Addonizio V P
Temple University Health Sciences Center, Department of Surgery, Philadelphia, Pennsylvania.
Hematol Oncol Clin North Am. 1990 Feb;4(1):145-55.
Extensive contact between blood and synthetic surfaces is associated with both quantitative and qualitative changes in platelet function. Cardiopulmonary bypass is associated with a decline in the circulating platelet count, release of platelet alpha granules and possibly platelet dense and lysosomal granule release, and a prolongation of the bleeding time. It is assumed that these platelet alterations contribute to postoperative blood loss and reoperation for bleeding. Improvements in technology have reduced but not eliminated the adverse platelet changes. Temporary inhibition of platelet function during surface contact has achieved additional improvement in the setting of heparin-induced thrombocytopenia but is not yet suitable for "routine" open heart surgery. Long-term cardiopulmonary bypass or extracorporeal circulation membrane oxygenation is receiving increased use during acute respiratory insufficiency. Systemic anticoagulation is required. Bleeding and platelet consumption continue as clinical problems and are treated by repeated platelet transfusion. Because no air interface is present in this setting and the synthetic surface is homogeneous this would appear to be the ideal area for application of platelet functional inhibition and synthetic surface passivation to reduce platelet consumption. Although still under review by the Food and Drug Administration, pulsatile devices, including the total artificial heart, increasingly are being used to provide temporary support for the failing heart. Furthermore, it is likely that totally implantable devices will become available in the very near future. Considering that thromboembolism is a major problem for recipients of mechanical valves, it is likely that thromboembolism will persist as a limiting factor in the further implementation of pulsatile devices. It is assumed that imaginative antithrombotic therapy will be required and that platelet activation will be fundamental to the thrombotic process. Platelet behavior in this setting, however, remains incompletely characterized. The analytical methodology that has been used to assess platelet behavior during cardiopulmonary bypass should be applied to the pulsatile devices as well and results correlated with clinical problems. This should permit standardization of antithrombotic therapy and rational use of platelet functional inhibition.

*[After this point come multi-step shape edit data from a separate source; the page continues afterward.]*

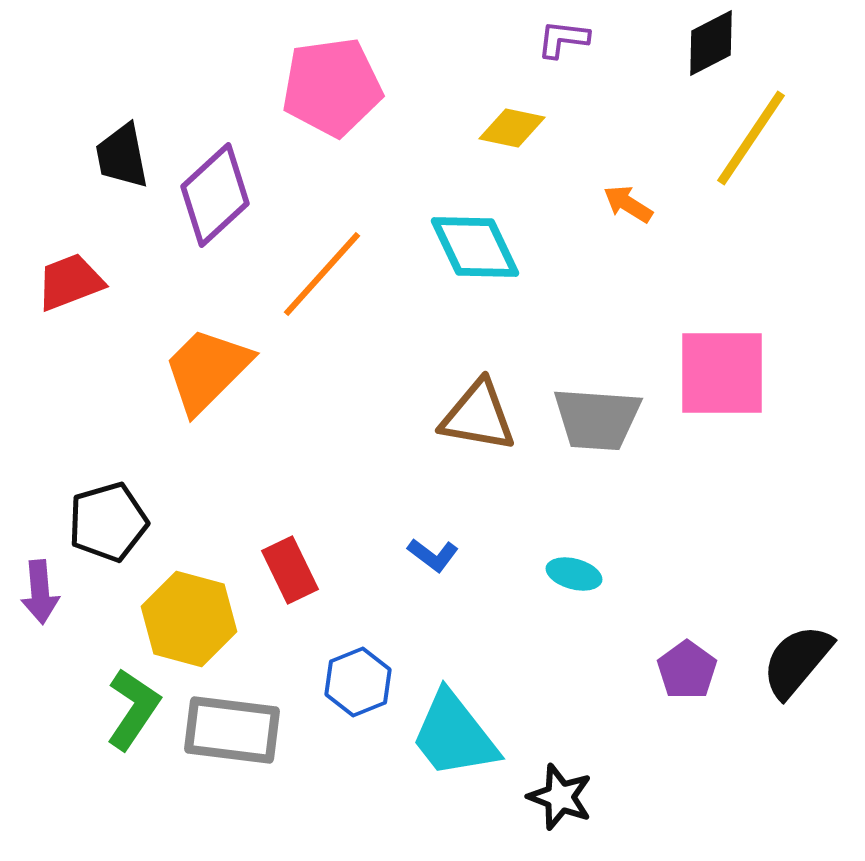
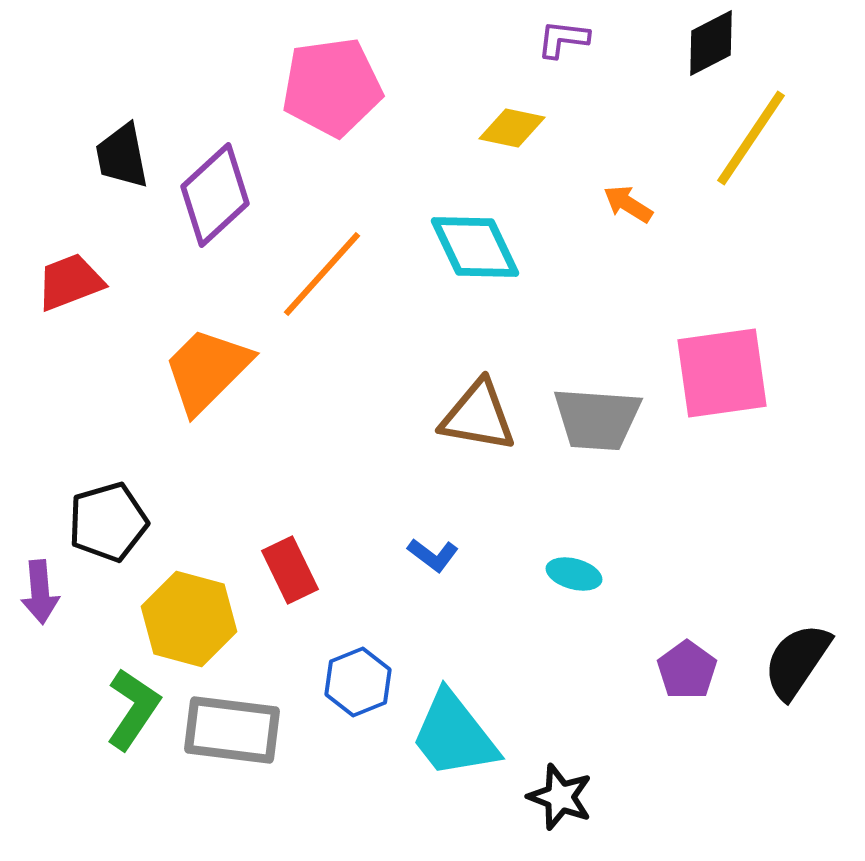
pink square: rotated 8 degrees counterclockwise
black semicircle: rotated 6 degrees counterclockwise
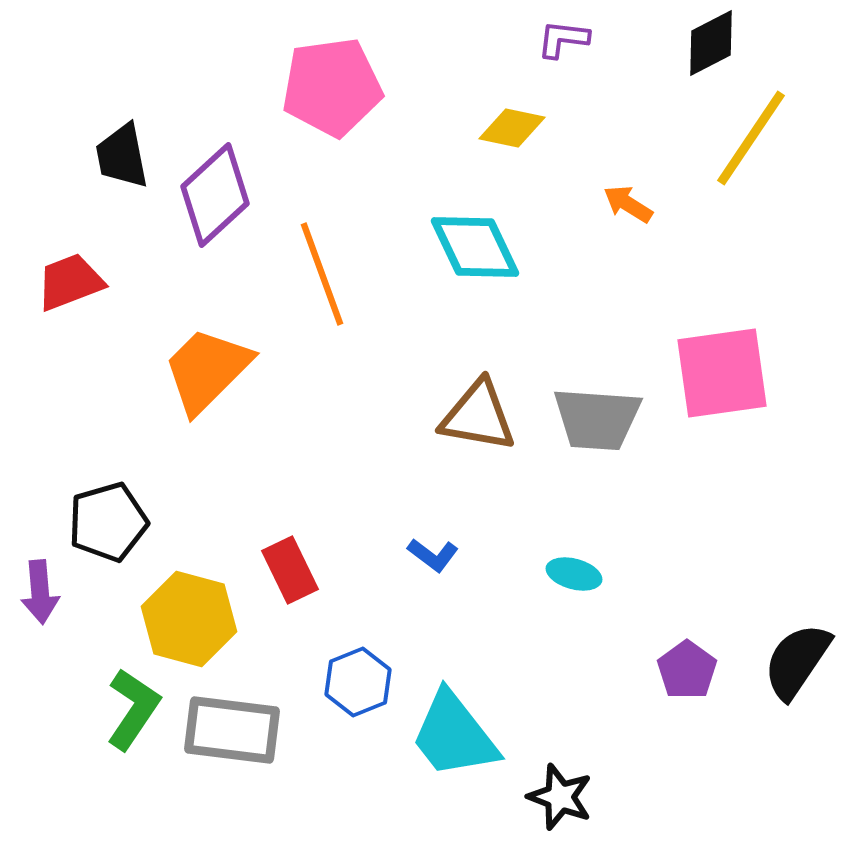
orange line: rotated 62 degrees counterclockwise
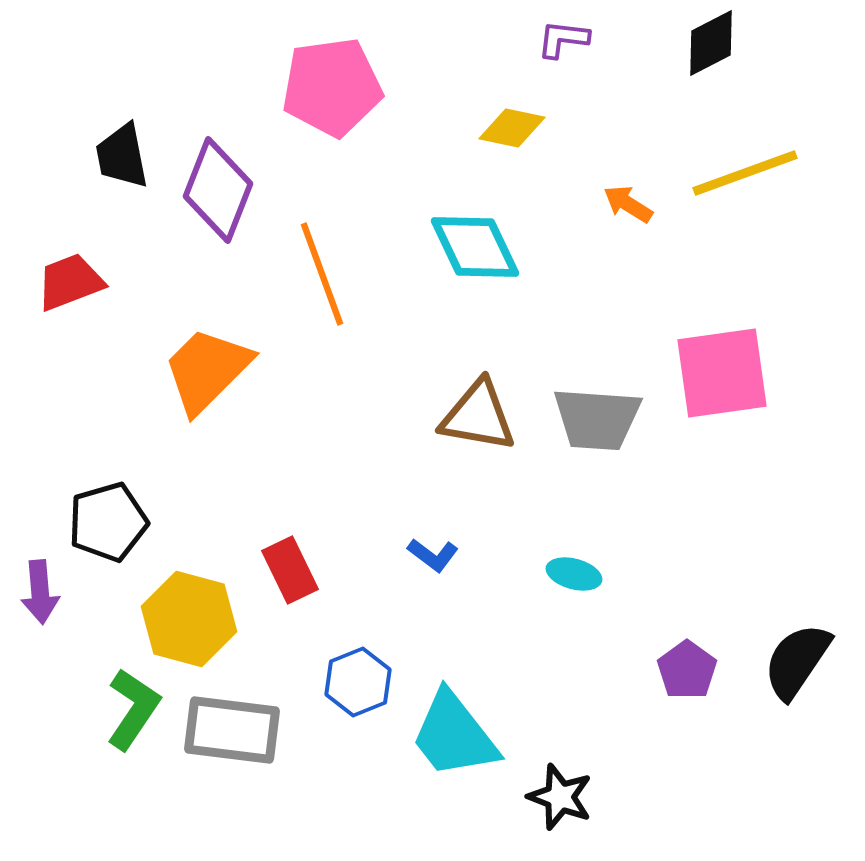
yellow line: moved 6 px left, 35 px down; rotated 36 degrees clockwise
purple diamond: moved 3 px right, 5 px up; rotated 26 degrees counterclockwise
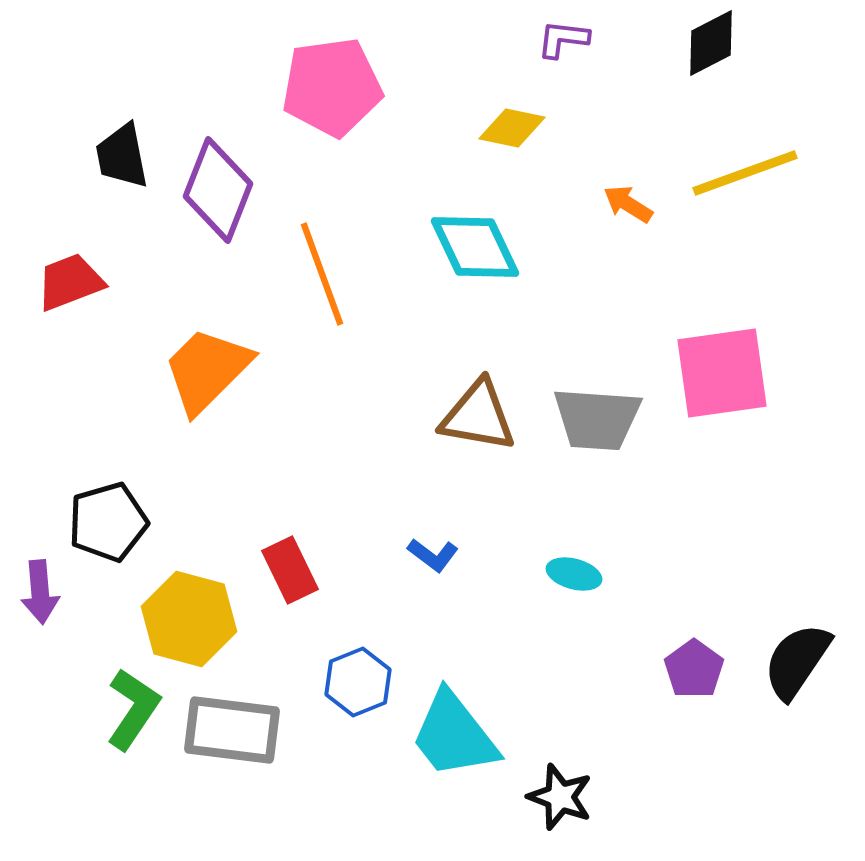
purple pentagon: moved 7 px right, 1 px up
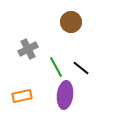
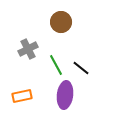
brown circle: moved 10 px left
green line: moved 2 px up
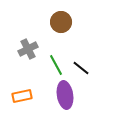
purple ellipse: rotated 16 degrees counterclockwise
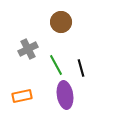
black line: rotated 36 degrees clockwise
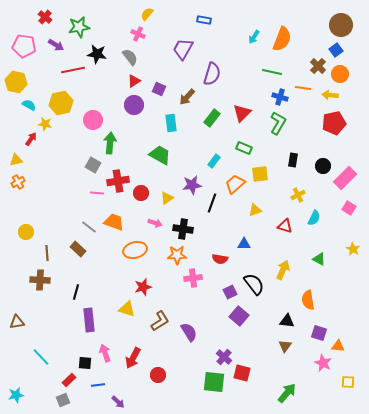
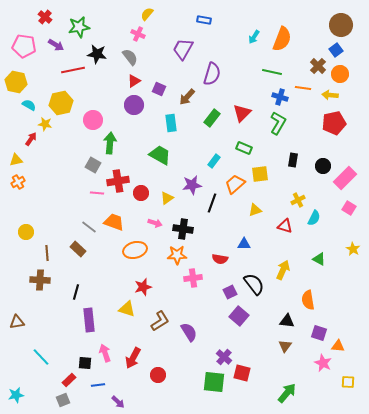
yellow cross at (298, 195): moved 5 px down
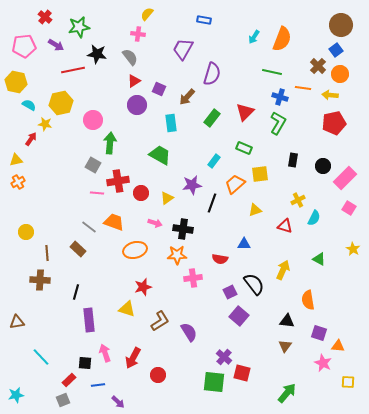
pink cross at (138, 34): rotated 16 degrees counterclockwise
pink pentagon at (24, 46): rotated 15 degrees counterclockwise
purple circle at (134, 105): moved 3 px right
red triangle at (242, 113): moved 3 px right, 1 px up
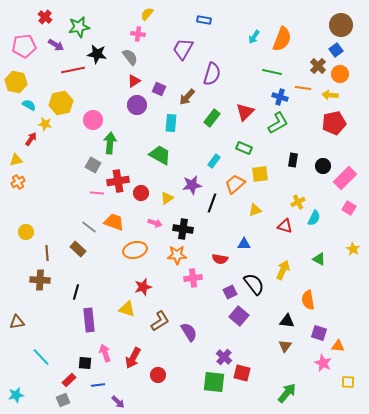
cyan rectangle at (171, 123): rotated 12 degrees clockwise
green L-shape at (278, 123): rotated 30 degrees clockwise
yellow cross at (298, 200): moved 2 px down
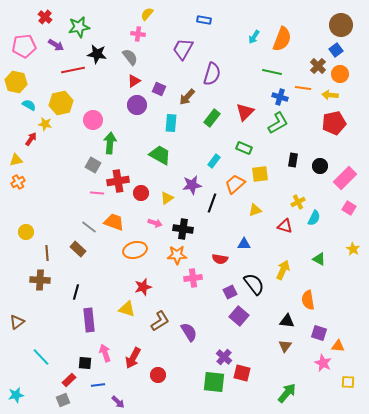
black circle at (323, 166): moved 3 px left
brown triangle at (17, 322): rotated 28 degrees counterclockwise
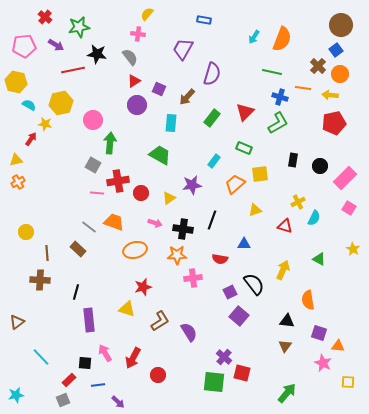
yellow triangle at (167, 198): moved 2 px right
black line at (212, 203): moved 17 px down
pink arrow at (105, 353): rotated 12 degrees counterclockwise
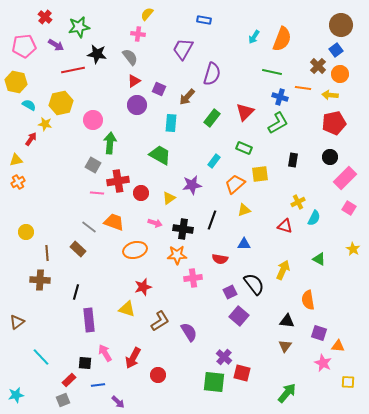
black circle at (320, 166): moved 10 px right, 9 px up
yellow triangle at (255, 210): moved 11 px left
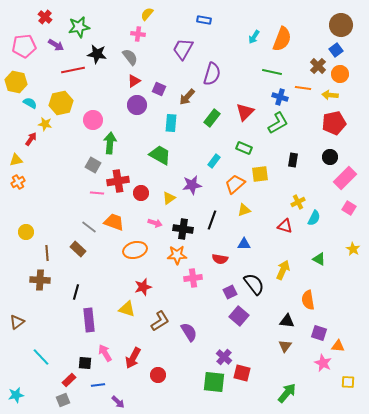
cyan semicircle at (29, 105): moved 1 px right, 2 px up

血液与合成材料表面的广泛接触与血小板功能的定量和定性变化均相关。体外循环与循环血小板计数下降、血小板α颗粒释放以及可能的血小板致密颗粒和溶酶体颗粒释放有关,还与出血时间延长有关。据推测,这些血小板改变会导致术后失血和因出血而再次手术。技术的改进减少了但并未消除不良的血小板变化。在肝素诱导的血小板减少症情况下,表面接触期间对血小板功能的临时抑制已取得了进一步改善,但尚不适合“常规”心脏直视手术。在急性呼吸功能不全期间,长期体外循环或体外膜肺氧合的使用越来越多。需要全身抗凝。出血和血小板消耗仍然是临床问题,并通过反复输注血小板进行治疗。由于在这种情况下不存在气液界面且合成材料表面是均匀的,这似乎是应用血小板功能抑制和合成材料表面钝化以减少血小板消耗的理想领域。尽管仍在接受美国食品药品监督管理局的审查,但包括全人工心脏在内的搏动装置越来越多地被用于为衰竭心脏提供临时支持。此外,完全可植入装置很可能在不久的将来问世。鉴于血栓栓塞是机械瓣膜接受者的主要问题,血栓栓塞很可能会继续作为搏动装置进一步应用的限制因素。据推测,将需要富有想象力的抗血栓治疗,并且血小板活化将是血栓形成过程的关键。然而,这种情况下的血小板行为仍未完全明确。用于评估体外循环期间血小板行为的分析方法也应应用于搏动装置,并将结果与临床问题相关联。这应能实现抗血栓治疗的标准化和血小板功能抑制的合理使用。